So, as you understand from the title, if you are not interested in my thoughts, then wait for the next entry:)
For the ones, who are still left here...
I left from Shianda, because I felt that I need a break and I need to get to know new places and new people. Now, what is the most funny thing is that even though I left Shianda, Wefoco and Shianda are still in my everyday life. Even I am not there at the moment, but I feel like I am doing even more for Shianda. Call me Shianda:) I am writing articles for newspapers, answering emails, updating databases and lobbying about WEFOCO.
Second thing that I noticed is that if I work here the way I work: on my own and following my own schedule, I do not give myself a break. My thoughts are always on work stuff and other tasks. I came here to write. So even if I am not writing all day, that sometimes can happen, the paper and pen are always next to me and I am making notes. Sometimes, the days when you are not writing, can be even more productive in the end, because in my thoughts the new chapter is written. And next day I just write it down.

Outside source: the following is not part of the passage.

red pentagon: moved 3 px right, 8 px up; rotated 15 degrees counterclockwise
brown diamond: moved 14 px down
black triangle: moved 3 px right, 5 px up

Next to the things mentioned above, I want to rest - to have my privacy and not to talk with anybody if I feel like this. Here I can really close the door and to do my own things.
Today was the first day when I felt that I am not tired any more, I feel great and I am actually waiting to get back to Shianda :) Two Estonians are coming there for Christmas and another ones donated money to buy food for the local people, so it feels like I should be there during Christmas. After that, January and February seem to come very busy.
And I am waiting for Mirjam...Talking about Mirjam, while reading her letters (first from Kenya and then from New Zealand), I feel like this trip is way more bigger thing for her than for me. She gets excited and she gets amazed and She is not tired. Seems like she came to do this trip to find herself or peace in herself, but I am discovering the world. Learning from the world is a tricky thing, because the more I see and experience, everything gets more and more relative. In one village, there can live two neighbors in exactly the same conditions and they can have totally opposite personalities and they can think totally differently about the world and their lives. We all want to be very unique and special, but then we tend to group other people by their nationality, skin color, religion, education level, profession or anything else like that. Does it make any sense? So, experiencing all this makes it sometimes quite difficult to express opinion or make to conclusions, because there are at least two sides of every story. Therefore, I have stopped making conclusions or "tagging" groups of people. I can only describe what I see. But I can not see all. "I am not young enough to know everything."
So, isn't is funny? You get loads of experiences and you see so many different life stories, but instead of having more statements and answers, you actually have less. Maybe you have more respect and more understanding about different cultures and therefore, instead of saying something, you are rather quiet.
But again, thinking about Mirjam and her excitement about travelling and new cultures, I got first time the thought that maybe everything that is happening to me is a normal reaction, as I have not lived in my country for 2 years. Maybe I should go there and have normal life routine for some time. And may be if I start travelling again, I would also write like Mirjam. But on the other hand, I feel that at the moment in Kenya I can see things more like "insider" not observer and I like this feeling.
I am reading several blogs about people who are "travelling around the world" in one year and who are preparing themselves for a long time to "let it all go". I have been "living in the world" for 2 years and it just has happened like this. First, I went just for 5 months and I remember how excited and happy I was during the first months about my decision.
Yes, there are new and old places and people as well who I want to see and meet. There are so many things in my "list" and I am doing a lot of things. I feel like chasing my dreams constantly.